Öz  "War" means bargaining many innocent lives away in an outrageous bloodbath for the benefit of God-knows-whom for the ones who truly and closely have experienced it in the battlefield and it means sacrificing a few with a just cause for the good of many for the ones who have watched it in home fronts. These are the perspectives of English war poet Wilfred Owen and Turkish war poet Mehmet Akif Ersoy respectively. Owen actively participated in World War I (1914-1918) and witnessed the savagery and atrocity of the war on the hot battle ground fighting for his life, which made him realize the disparity between what is won and what is lost and question for what cause they fight. On the other hand, Ersoy was a political and religious figure during the Turkish Independence War (1919-1922), but he never actively fought in a battle. Thus, his ideas about the war remained more idealistic and hopeful about the future.  Their ideas and beliefs are reflected in their poems concerning the important war of their times.
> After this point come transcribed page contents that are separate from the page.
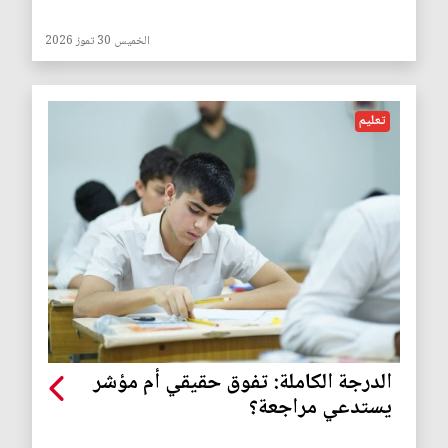
الخميس 30 تموز 2026
تعليم
الدرجة الكاملة: تفوق حقيقي أم مؤشر
يستدعي مراجعة؟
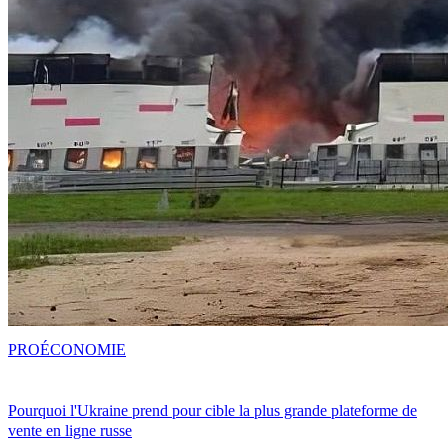
PRO
ÉCONOMIE
Pourquoi l'Ukraine prend pour cible la plus grande plateforme de
vente en ligne russe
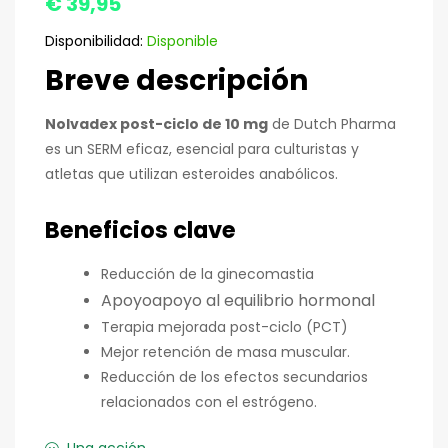
€
39,95
5.00
basado
en 5
valoraciones
Disponibilidad:
Disponible
de los
Breve descripción
clientes
Nolvadex post-ciclo de 10 mg
de Dutch Pharma
es un SERM eficaz, esencial para culturistas y
atletas que utilizan esteroides anabólicos.
Beneficios clave
Reducción de la ginecomastia
Apoyo
apoyo al equilibrio hormonal
Terapia mejorada post-ciclo (PCT)
Mejor retención de masa muscular.
Reducción de los efectos secundarios
relacionados con el estrógeno.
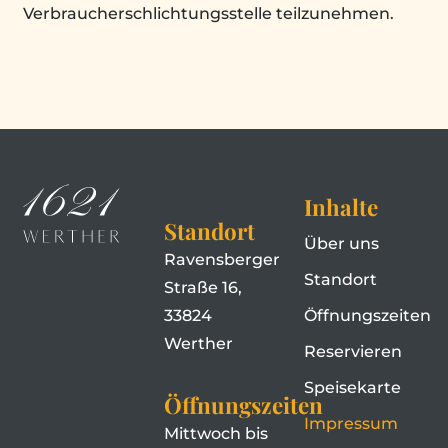
Verbraucherschlichtungsstelle teilzunehmen.
Inhalte
Standort
Über uns
Ravensberger
Standort
Straße 16,
33824
Öffnungszeiten
Werther
Reservieren
Speisekarte
Öffnungszeiten
Impressum
Mittwoch bis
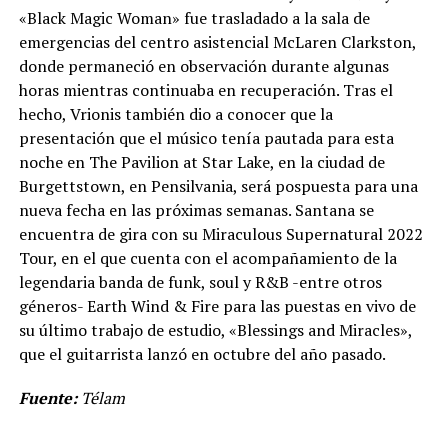
«Black Magic Woman» fue trasladado a la sala de
emergencias del centro asistencial McLaren Clarkston,
donde permaneció en observación durante algunas
horas mientras continuaba en recuperación. Tras el
hecho, Vrionis también dio a conocer que la
presentación que el músico tenía pautada para esta
noche en The Pavilion at Star Lake, en la ciudad de
Burgettstown, en Pensilvania, será pospuesta para una
nueva fecha en las próximas semanas. Santana se
encuentra de gira con su Miraculous Supernatural 2022
Tour, en el que cuenta con el acompañamiento de la
legendaria banda de funk, soul y R&B -entre otros
géneros- Earth Wind & Fire para las puestas en vivo de
su último trabajo de estudio, «Blessings and Miracles»,
que el guitarrista lanzó en octubre del año pasado.
Fuente:
Télam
Wilfred Owen sarcastically criticizes the false assumptions and empty promises that are given to the soldiers on the battlefield in his poems such as "Dulce et Decorum Est" and reflects the brutal and apathetic side of the war. Whereas, Ersoy in his poems such as Çanakkale Şehitleri'ne (To the Martyrs of Çanakkale) and "Cenk Marşı" (Combat Anthem) encourages people to fight for their nation and supports the idea of glorious death and divine cause which is the very thing that Owen criticizes.